This is Gerald Cotten, the founder of QuadrigaCX. QuadrigaCX is a cryptocurrency exchange that was launched in 2013 to give Canadians a better option to buy Bitcoin. It grew quickly, amassing $190,000,000 in investment. On December 8, 2018, Gerald died, taking with him the password for the cryptocurrency wallets. By design, without this password, those wallets are inaccessible. $190,000,000 locked away forever.
On a related note, as of this writing, 25% of the Bitcoin block chain, an estimated $16 billion dollars has been lost due to malicious activity and people forgetting the password to their wallets.
New term: bus factor. Bus factor is defined by Wikipedia as “…the minimum number of team members that have to suddenly disappear from a project before the project stalls due to lack of knowledgeable or competent personnel.” QuadrigaCX’s bus factor was 1 – about as low as you can get.
A low bus factor isn’t necessarily a bad thing – particularly in the early days of a startup if you are a team of one building your product. However, as the company grows, acquires users, and builds a data repository, you need to make sure you are managing your risk properly. One aspect of that is awareness of the bus factor in your organization.
So what’s yours?
What is the one piece of data, password, or knowledge that only exists in one person’s head?

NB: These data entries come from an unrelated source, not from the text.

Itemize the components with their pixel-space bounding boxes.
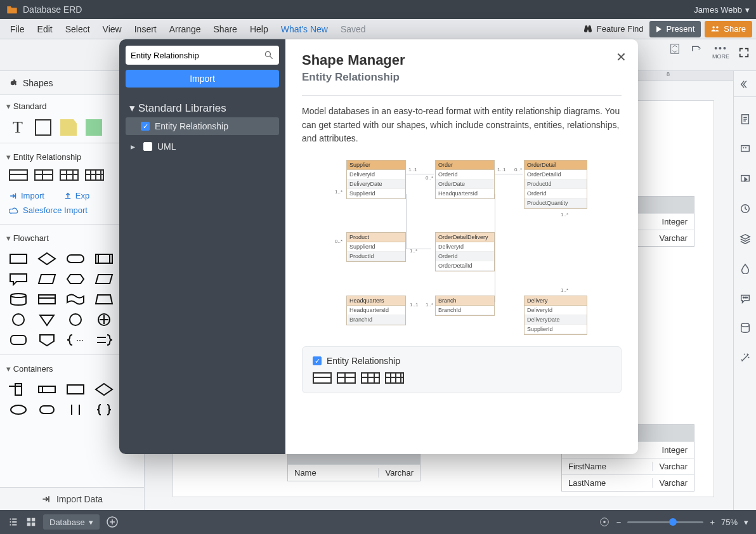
- er-shape-2[interactable]: [34, 169, 53, 181]
- stepper-icon[interactable]: [669, 43, 681, 55]
- checkbox-icon[interactable]: [143, 142, 152, 151]
- layers-icon[interactable]: [740, 233, 751, 246]
- er-shape-1[interactable]: [9, 169, 28, 181]
- expand-icon[interactable]: ▸: [129, 141, 136, 152]
- chevron-down-icon[interactable]: ▾: [744, 518, 748, 527]
- close-icon[interactable]: ✕: [616, 49, 627, 65]
- lib-item-uml[interactable]: ▸ UML: [126, 138, 279, 155]
- present-icon[interactable]: [740, 173, 751, 186]
- page-selector[interactable]: Database▾: [43, 514, 100, 530]
- line-route-icon[interactable]: [691, 43, 702, 55]
- svg-point-33: [745, 297, 746, 298]
- menu-whats-new[interactable]: What's New: [275, 20, 334, 38]
- fc-tri[interactable]: [37, 313, 56, 327]
- fc-diamond[interactable]: [37, 252, 56, 266]
- zoom-out[interactable]: −: [616, 518, 622, 527]
- fc-circ2[interactable]: [66, 313, 85, 327]
- fc-circle[interactable]: [9, 313, 28, 327]
- people-icon: [711, 25, 720, 33]
- share-button[interactable]: Share: [705, 21, 752, 37]
- zoom-slider[interactable]: [627, 521, 703, 523]
- er-shape-4[interactable]: [385, 372, 404, 384]
- shape-search[interactable]: [126, 46, 279, 65]
- target-icon[interactable]: [599, 516, 610, 528]
- import-icon: [9, 192, 18, 200]
- menu-edit[interactable]: Edit: [31, 20, 59, 38]
- ct-4[interactable]: [94, 382, 114, 396]
- text-shape[interactable]: T: [9, 119, 27, 136]
- rect-shape[interactable]: [34, 119, 52, 136]
- document-title[interactable]: Database ERD: [23, 4, 82, 15]
- present-button[interactable]: Present: [649, 21, 701, 37]
- fc-wave[interactable]: [66, 292, 85, 306]
- checkbox-icon[interactable]: ✓: [141, 122, 150, 131]
- svg-point-9: [13, 314, 24, 325]
- menu-arrange[interactable]: Arrange: [163, 20, 207, 38]
- menu-help[interactable]: Help: [244, 20, 275, 38]
- user-menu[interactable]: James Webb ▾: [694, 5, 750, 15]
- fc-rect[interactable]: [9, 252, 28, 266]
- note-shape[interactable]: [60, 119, 77, 136]
- import-data-button[interactable]: Import Data: [0, 487, 144, 510]
- menu-view[interactable]: View: [96, 20, 128, 38]
- fc-trapl[interactable]: [37, 272, 56, 286]
- menu-share[interactable]: Share: [207, 20, 244, 38]
- fc-callout[interactable]: [9, 272, 28, 286]
- add-page-icon[interactable]: [106, 516, 119, 528]
- block-shape[interactable]: [85, 119, 103, 136]
- ct-7[interactable]: [37, 403, 56, 417]
- checkbox-icon[interactable]: ✓: [313, 356, 322, 365]
- ct-3[interactable]: [66, 382, 85, 396]
- fc-cyl[interactable]: [9, 292, 28, 306]
- import-link[interactable]: Import: [9, 191, 44, 200]
- fc-para[interactable]: [94, 272, 114, 286]
- shape-manager-modal: Import Standard Libraries ✓ Entity Relat…: [119, 39, 638, 454]
- er-shape-3[interactable]: [60, 169, 79, 181]
- doc-icon[interactable]: [740, 114, 751, 127]
- fullscreen-icon[interactable]: [738, 47, 750, 60]
- clock-icon[interactable]: [740, 203, 751, 216]
- import-shapes-button[interactable]: Import: [126, 70, 279, 88]
- search-input[interactable]: [131, 51, 264, 60]
- magic-icon[interactable]: [740, 352, 751, 365]
- ct-6[interactable]: [9, 403, 28, 417]
- comment-icon[interactable]: [740, 143, 751, 157]
- zoom-in[interactable]: +: [710, 518, 715, 527]
- ct-8[interactable]: [66, 403, 85, 417]
- svg-point-10: [70, 314, 81, 325]
- er-shape-2[interactable]: [337, 372, 356, 384]
- grid-view-icon[interactable]: [25, 516, 37, 528]
- er-shape-1[interactable]: [313, 372, 332, 384]
- folder-icon: [6, 5, 18, 14]
- database-icon[interactable]: [740, 322, 751, 335]
- er-shape-3[interactable]: [361, 372, 380, 384]
- fc-cross[interactable]: [94, 313, 114, 327]
- ct-1[interactable]: [9, 382, 28, 396]
- svg-rect-1: [10, 254, 27, 263]
- menu-insert[interactable]: Insert: [128, 20, 163, 38]
- er-shape-4[interactable]: [85, 169, 104, 181]
- chat-icon[interactable]: [740, 292, 751, 306]
- more-button[interactable]: ••• MORE: [712, 43, 729, 60]
- export-link[interactable]: Exp: [63, 191, 89, 200]
- menu-file[interactable]: File: [4, 20, 31, 38]
- fc-lines[interactable]: [94, 333, 114, 347]
- feature-find[interactable]: Feature Find: [583, 24, 644, 34]
- fc-double[interactable]: [94, 252, 114, 266]
- fc-trap[interactable]: [94, 292, 114, 306]
- library-header[interactable]: Standard Libraries: [126, 101, 279, 115]
- ink-icon[interactable]: [740, 263, 751, 276]
- lib-item-entity-relationship[interactable]: ✓ Entity Relationship: [126, 117, 279, 135]
- ct-2[interactable]: [37, 382, 56, 396]
- zoom-value[interactable]: 75%: [721, 518, 738, 527]
- fc-pill[interactable]: [66, 252, 85, 266]
- fc-brace[interactable]: ⋯: [66, 333, 85, 347]
- fc-round[interactable]: [9, 333, 28, 347]
- list-view-icon[interactable]: [8, 516, 19, 528]
- fc-hex[interactable]: [66, 272, 85, 286]
- ct-9[interactable]: [94, 403, 114, 417]
- menu-select[interactable]: Select: [59, 20, 96, 38]
- fc-card[interactable]: [37, 292, 56, 306]
- collapse-dock[interactable]: [734, 79, 756, 97]
- fc-shield[interactable]: [37, 333, 56, 347]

Now an employee does not literally have to get hit by a bus. There are a variety of reasons a team member may no longer be able to work on your project. It could be a short-term absence like they get sick, go on vacation or other leave of absence. It could be long-term. Maybe you terminated them, or they suddenly quit. I’m going to call this “getting bused out”.

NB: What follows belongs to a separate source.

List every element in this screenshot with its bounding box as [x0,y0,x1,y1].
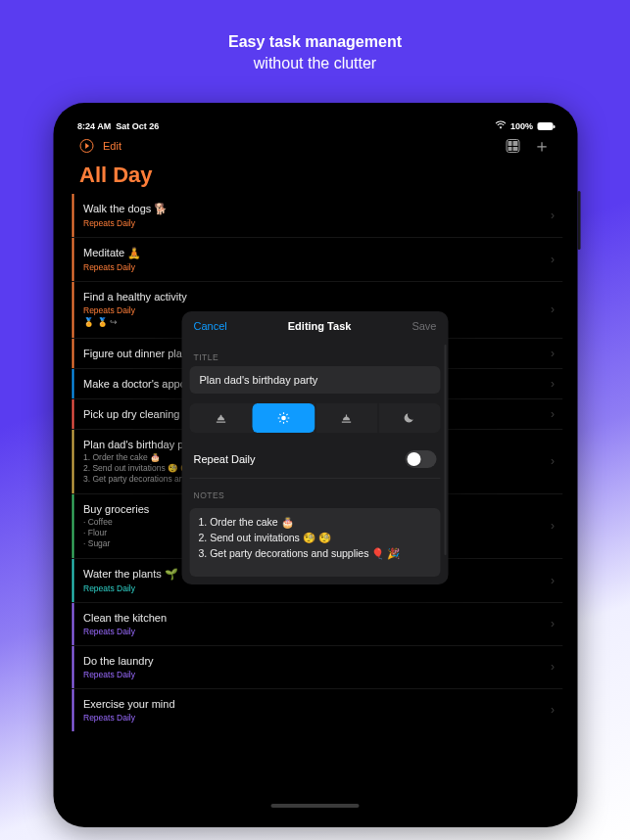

I have been often surprised by encountering the scenario where a developer in a smaller startup holds the digital keys to the company. When coming into the company to troubleshoot an issue, I needed access to the server or source code. A typical response might be, “I need to get with Bob, he’ll get you the password.” Not good! What happens if Bob gets suddenly bused out?
Now fortunately for many instances, you can reset passwords, rebuild data, or reconstruct business processes. You may even have to go through a process with the third-party vendor to prove your identity and ownership, and they may be able to restore access for you. However, a process like that could cost you hours or days where you are unable to access your system.
Let’s talk about a few more scenarios –
Your developer is writing a new feature for you but they haven’t been regularly saving their work in a source code management system. They get bused out. Their laptop is encrypted, no one else knows the password. All your new code is gone. Back to square one for you.
How about this? An assistant manages a social media account for your business. You don’t use a password manager. They get bused out. Did they use their own email for the account? If their absence is permanent, do you have a way to access or forward their email?
Imagine that you’re team has launched a new feature for your product. A couple of days later you have a critical fix that needs to go out. However, your senior developer got sick and is out for a few days. Unfortunately, that is when you realize that they are the person that typically deploys code and no one else on the team is capable or confident they can do it correctly.
It’s all about risk management. Some risks might be acceptable but at least be aware of them and offset them with backups or contingency plans.
So how do you address points of risk in your organization that contribute to a high bus factor?
Document. If you only have one person working on a particular project, make sure it’s being documented and necessary access privileges are stored in a well-known location or shared with you.
Rotate. If you have that one person who has critical knowledge of a business process, rotate the task that makes use of that knowledge among multiple people. This practice will force knowledge transfer as people unfamiliar with the task face challenges and unanswered questions.
Automate. Institutionalize organizational knowledge with automated processes which become living documentation. In our previous example of a critical fix, implement an automated process which deploys code for your application. The process will always be up to date as it is the only way in which code is deployed for your application.
How do you know what points of risk need to be addressed?
Inventory. Take an inventory of all third-party software, system access, and business processes. Make sure you have all the usernames, passwords, or email address access to log in. Regularly update this list and audit these things.
Now a quick note to founders. As the founder, particularly if you are a sole founder, you have many inherent risks. You are likely to be the sole user or owner of accounts as well as have sole access to payment details and funds.
I use a password manager which contains all my online accounts and passwords. The master password is stored offline in a very secure location. In the event that I get bused out long-term or permanently, someone is able to access and provide the password to a trusted technical partner who can work with responsible parties to address various business concerns.
So that wraps us up for today. When you start a new project or bring in a new tool, consider what risks it might bring that could lower your organizational bus factor.